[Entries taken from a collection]
# # # # # # #

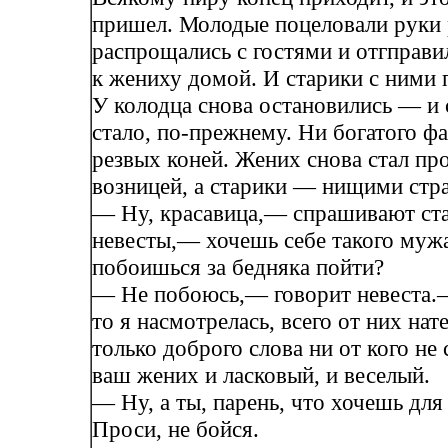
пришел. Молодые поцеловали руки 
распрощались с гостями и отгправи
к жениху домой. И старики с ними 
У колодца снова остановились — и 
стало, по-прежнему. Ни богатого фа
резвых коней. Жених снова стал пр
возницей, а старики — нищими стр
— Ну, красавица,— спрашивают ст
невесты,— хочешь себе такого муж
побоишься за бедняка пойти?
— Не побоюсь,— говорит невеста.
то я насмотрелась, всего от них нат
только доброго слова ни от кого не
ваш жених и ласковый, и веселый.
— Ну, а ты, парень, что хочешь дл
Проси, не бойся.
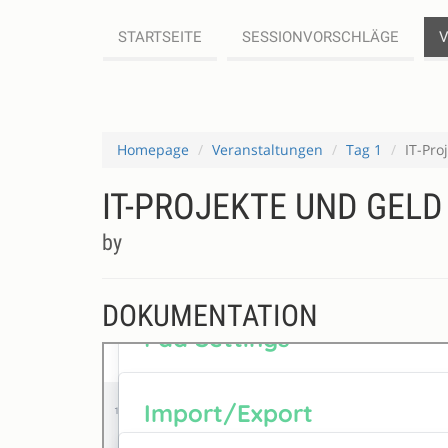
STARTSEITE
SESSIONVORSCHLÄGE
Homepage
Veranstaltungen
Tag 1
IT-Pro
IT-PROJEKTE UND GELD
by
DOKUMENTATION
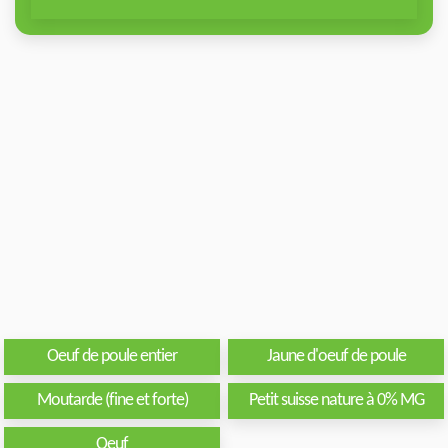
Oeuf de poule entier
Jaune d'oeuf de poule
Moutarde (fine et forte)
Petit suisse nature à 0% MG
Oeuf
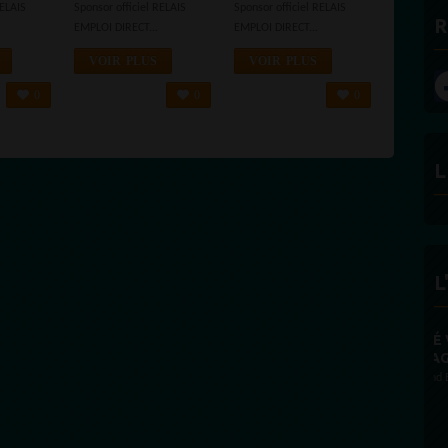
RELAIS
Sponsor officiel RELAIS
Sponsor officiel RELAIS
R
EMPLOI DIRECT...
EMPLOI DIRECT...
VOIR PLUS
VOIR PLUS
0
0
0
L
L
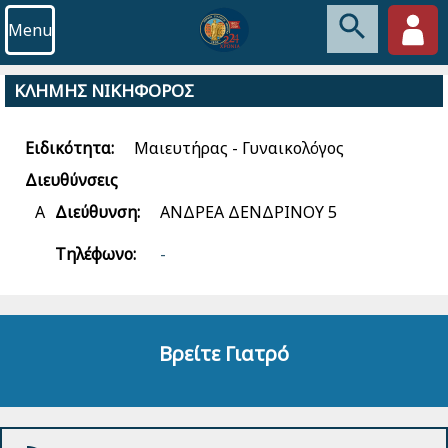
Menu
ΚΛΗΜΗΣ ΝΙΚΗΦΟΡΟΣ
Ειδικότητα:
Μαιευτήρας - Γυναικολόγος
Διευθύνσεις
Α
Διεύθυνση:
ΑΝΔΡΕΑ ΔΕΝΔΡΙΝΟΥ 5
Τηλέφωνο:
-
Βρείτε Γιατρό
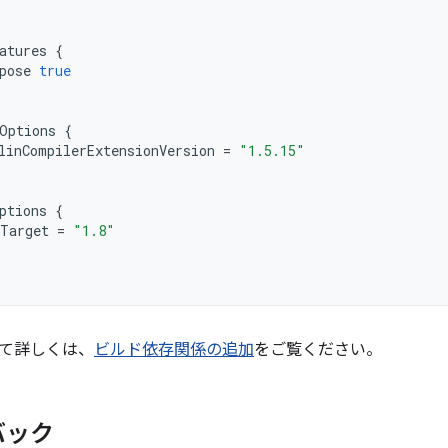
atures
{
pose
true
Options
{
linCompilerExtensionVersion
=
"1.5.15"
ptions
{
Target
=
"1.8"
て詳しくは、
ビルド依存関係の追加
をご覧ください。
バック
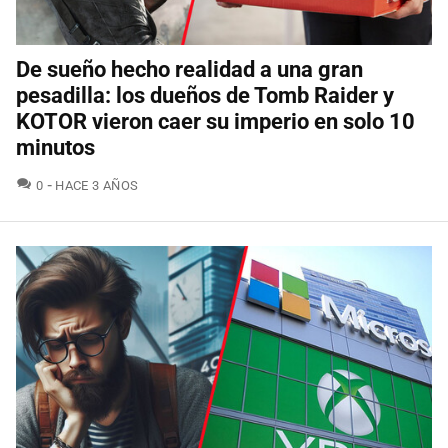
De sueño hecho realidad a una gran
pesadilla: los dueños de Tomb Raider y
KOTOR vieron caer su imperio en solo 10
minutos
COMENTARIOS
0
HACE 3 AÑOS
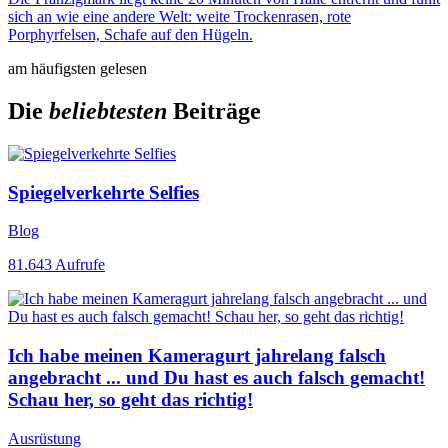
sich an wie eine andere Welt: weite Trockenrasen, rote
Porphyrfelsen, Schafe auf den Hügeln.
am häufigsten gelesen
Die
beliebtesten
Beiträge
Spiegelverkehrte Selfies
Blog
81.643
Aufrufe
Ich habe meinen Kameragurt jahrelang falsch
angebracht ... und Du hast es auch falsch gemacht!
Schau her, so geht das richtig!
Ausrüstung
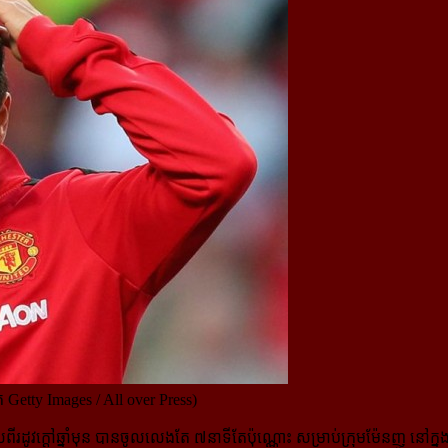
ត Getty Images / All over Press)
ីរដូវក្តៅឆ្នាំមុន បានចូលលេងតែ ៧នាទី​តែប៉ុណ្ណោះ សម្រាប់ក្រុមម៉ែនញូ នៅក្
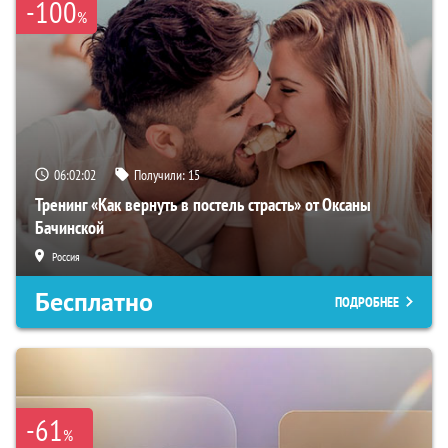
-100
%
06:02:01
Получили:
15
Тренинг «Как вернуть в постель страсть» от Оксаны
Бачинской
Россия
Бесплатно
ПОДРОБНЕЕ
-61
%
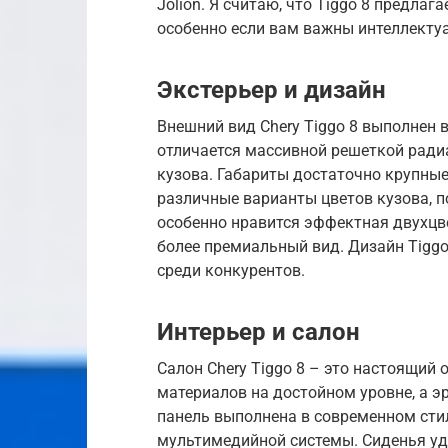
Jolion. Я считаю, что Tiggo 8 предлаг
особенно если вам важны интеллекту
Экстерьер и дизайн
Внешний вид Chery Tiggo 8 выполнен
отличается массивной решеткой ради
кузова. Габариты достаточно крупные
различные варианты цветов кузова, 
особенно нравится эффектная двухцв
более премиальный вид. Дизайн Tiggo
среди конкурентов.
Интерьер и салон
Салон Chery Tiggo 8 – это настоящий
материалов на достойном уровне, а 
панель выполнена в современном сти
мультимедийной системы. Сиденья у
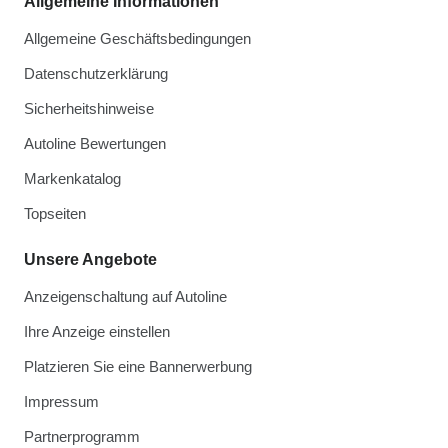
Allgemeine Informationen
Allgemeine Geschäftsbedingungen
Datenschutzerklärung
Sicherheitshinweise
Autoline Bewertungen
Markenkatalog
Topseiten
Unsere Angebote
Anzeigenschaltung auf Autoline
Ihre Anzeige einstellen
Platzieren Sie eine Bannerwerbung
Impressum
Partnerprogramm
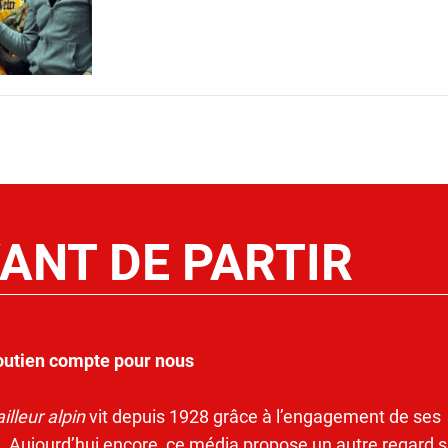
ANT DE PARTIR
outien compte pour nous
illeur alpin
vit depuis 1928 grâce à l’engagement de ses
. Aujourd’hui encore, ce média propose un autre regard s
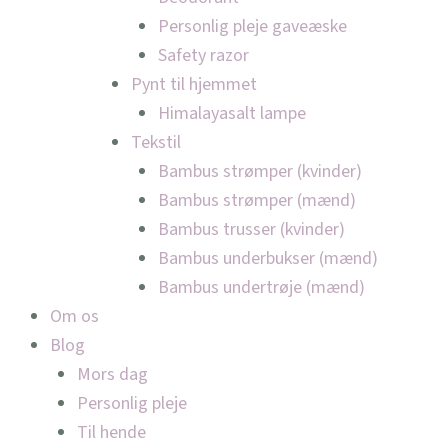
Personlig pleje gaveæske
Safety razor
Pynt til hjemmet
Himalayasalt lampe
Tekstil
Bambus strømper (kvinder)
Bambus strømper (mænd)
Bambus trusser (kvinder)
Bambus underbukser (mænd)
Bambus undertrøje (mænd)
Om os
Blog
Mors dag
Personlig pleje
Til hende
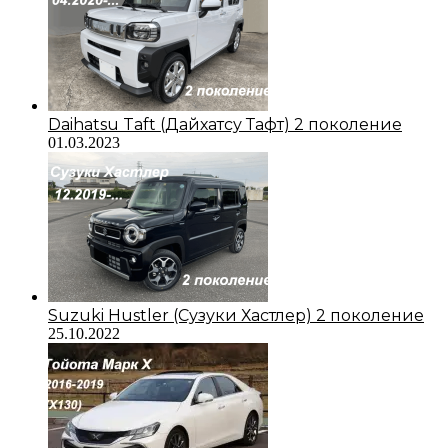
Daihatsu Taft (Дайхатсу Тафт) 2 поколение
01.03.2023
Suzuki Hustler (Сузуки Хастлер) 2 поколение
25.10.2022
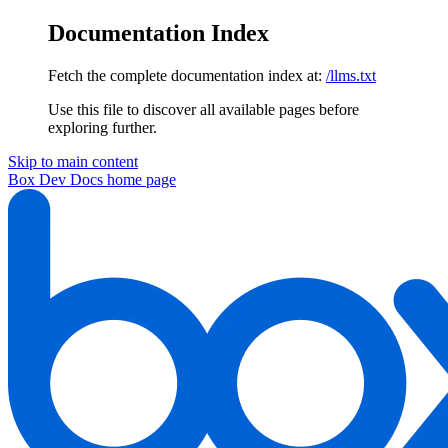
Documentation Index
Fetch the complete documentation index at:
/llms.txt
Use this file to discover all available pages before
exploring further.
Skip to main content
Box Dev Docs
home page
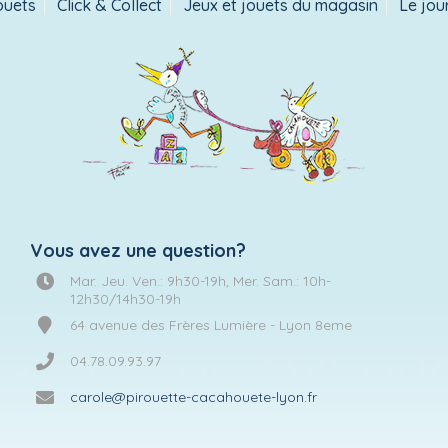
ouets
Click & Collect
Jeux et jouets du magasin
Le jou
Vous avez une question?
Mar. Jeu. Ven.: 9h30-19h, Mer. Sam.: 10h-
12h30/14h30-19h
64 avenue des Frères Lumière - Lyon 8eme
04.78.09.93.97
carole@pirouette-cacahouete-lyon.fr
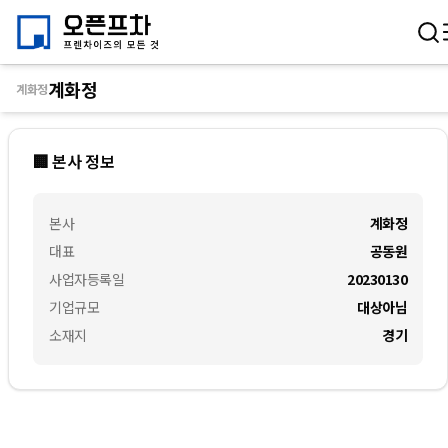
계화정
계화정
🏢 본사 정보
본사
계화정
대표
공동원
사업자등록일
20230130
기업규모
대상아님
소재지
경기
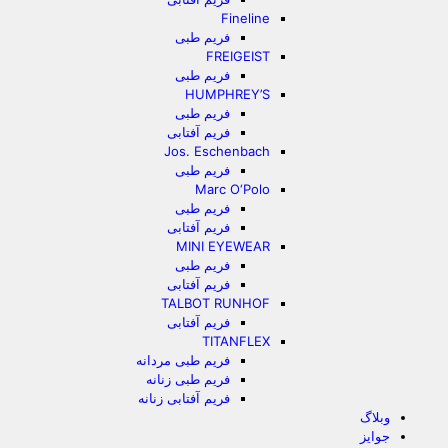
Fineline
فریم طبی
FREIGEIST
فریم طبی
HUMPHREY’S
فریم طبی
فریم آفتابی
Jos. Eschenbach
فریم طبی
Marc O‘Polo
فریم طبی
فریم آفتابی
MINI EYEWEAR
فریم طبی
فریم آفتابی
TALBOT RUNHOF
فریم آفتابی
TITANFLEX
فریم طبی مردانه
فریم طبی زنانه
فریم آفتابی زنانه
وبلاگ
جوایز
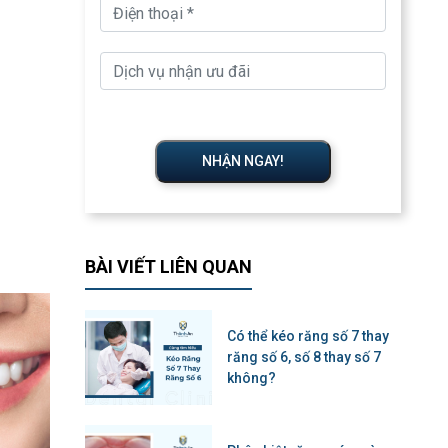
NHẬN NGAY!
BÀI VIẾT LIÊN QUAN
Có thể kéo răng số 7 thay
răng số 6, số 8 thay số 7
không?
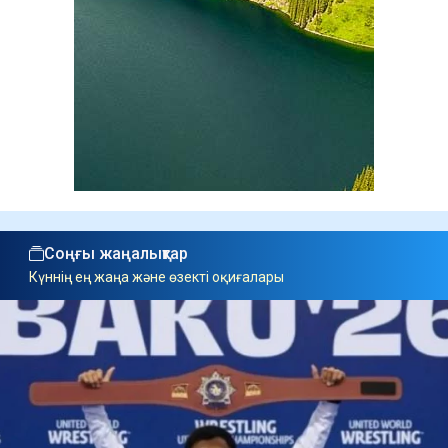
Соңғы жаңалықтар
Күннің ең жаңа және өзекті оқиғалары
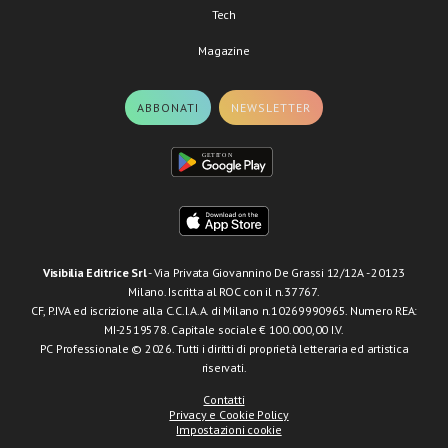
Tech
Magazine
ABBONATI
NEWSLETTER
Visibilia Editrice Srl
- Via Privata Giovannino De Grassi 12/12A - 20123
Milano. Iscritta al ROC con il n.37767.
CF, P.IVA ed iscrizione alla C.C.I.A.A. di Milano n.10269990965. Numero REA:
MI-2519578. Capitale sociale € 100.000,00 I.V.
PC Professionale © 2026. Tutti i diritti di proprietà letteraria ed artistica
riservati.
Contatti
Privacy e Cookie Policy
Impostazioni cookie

# # # # # # #

> **TO DO**
Please count the lines above that hold the string "хочешь" and reply with the number alone.

> **COMPLETED EXERCISE**
2